Progressive construction through dialogue and memory
“Let’s go hiking this weekend. I want to challenge myself.”
“Sounds good! But remember last time? You said your knee was bothering you halfway up. Are you sure? We could find an easier trail.”
“I’m fine, my knee’s all better.”
“Don’t push yourself…”
…
A true partner remembers your past knee injury. They remember you’re directionally challenged and that you’re not a fan of reading long texts. This long-term memory allows your interactions to build on a shared history, moving beyond simple Q&A into a state of mutual understanding where you can anticipate each other’s needs without lengthy explanations.
For an AI to co-construct intent like a partner, persistent memory is not just a feature — it’s essential.
Agent failures aren’t only model failures; they are context failures.
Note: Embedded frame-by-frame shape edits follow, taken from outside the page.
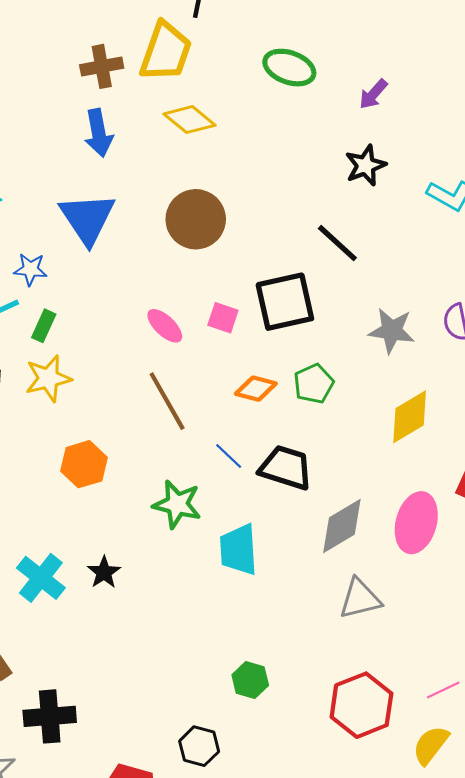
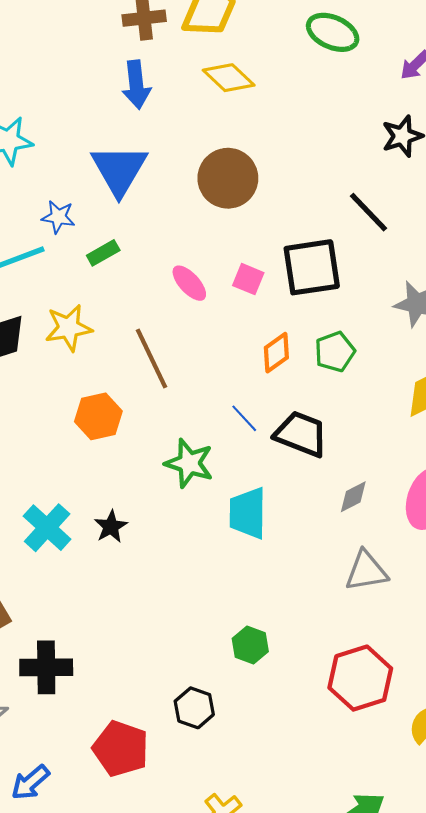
green rectangle: (44, 326) -> (103, 253), moved, turned 32
orange diamond: (256, 389) -> (276, 353), turned -54
brown line: (167, 401) -> (151, 358), moved
gray diamond: (342, 526) -> (353, 497), size x0.6

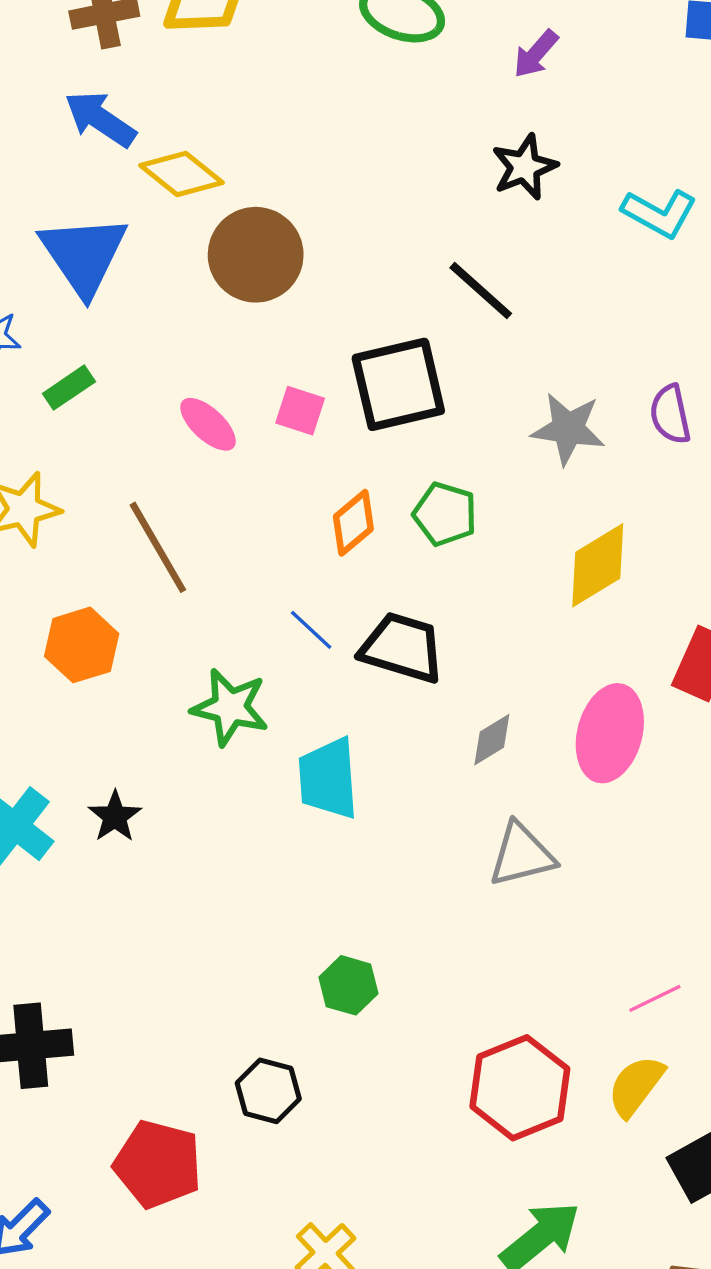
yellow diamond: (229, 78) -> (182, 174), moved
blue arrow: (136, 85) -> (100, 119), turned 135
green pentagon: (335, 352) -> (445, 514), turned -30
red hexagon: (360, 678) -> (520, 1088), moved

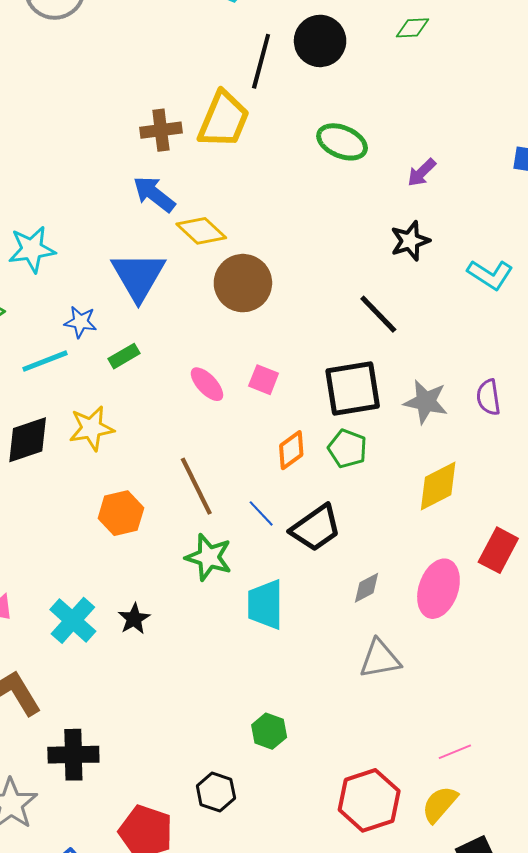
black square: (398, 384) -> (353, 388), moved
brown line: (158, 547) -> (196, 486), moved
black trapezoid: (402, 648) -> (316, 528), turned 124

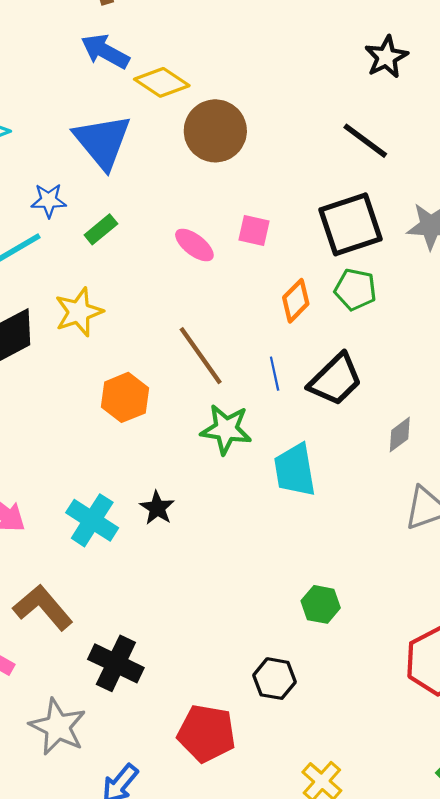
blue line: (261, 513) -> (275, 374), turned 40
black cross: (73, 755) -> (116, 663), turned 36

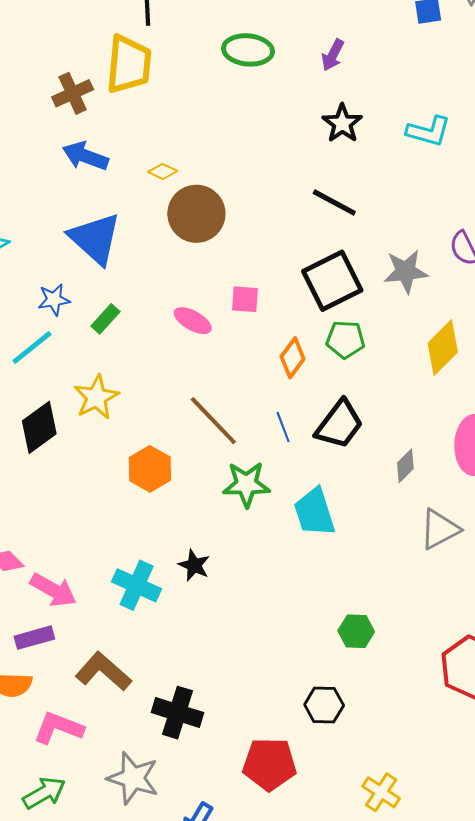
yellow diamond: (162, 82) -> (163, 171), moved, size x0.6

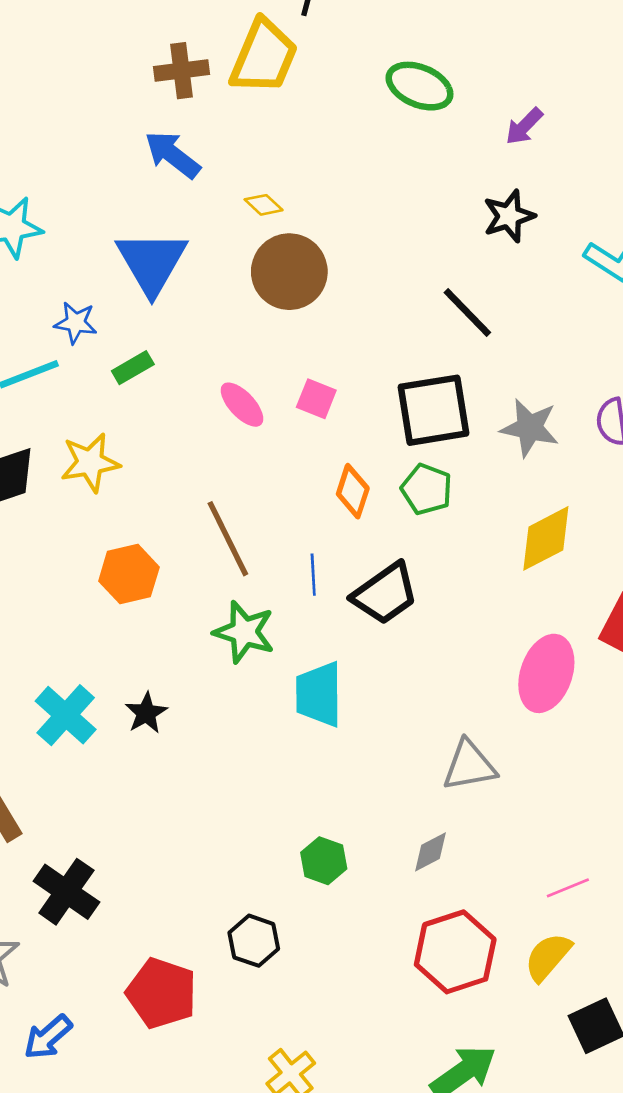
orange diamond: (293, 358) -> (353, 491), turned -36
gray diamond: (405, 466) -> (431, 852), moved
—The New Skill in AI is Not Prompting, It’s Context Engineering
But memory alone isn’t enough; we need to use it to foster deeper exploration. As we said from the start, the goal isn’t to get an instant answer, but to refine our intentions and formulate better, more insightful questions.
When a vague idea or question surfaces, we want an AI that is more than an answer machine. We want a true thinking partner: one that can reach beyond the immediate context, draw on our shared history to initiate meaningful dialogue, and guide us as we peel back the layers of our own thoughts. In this progressive, co-constructive process, it helps us finally articulate what we truly intend.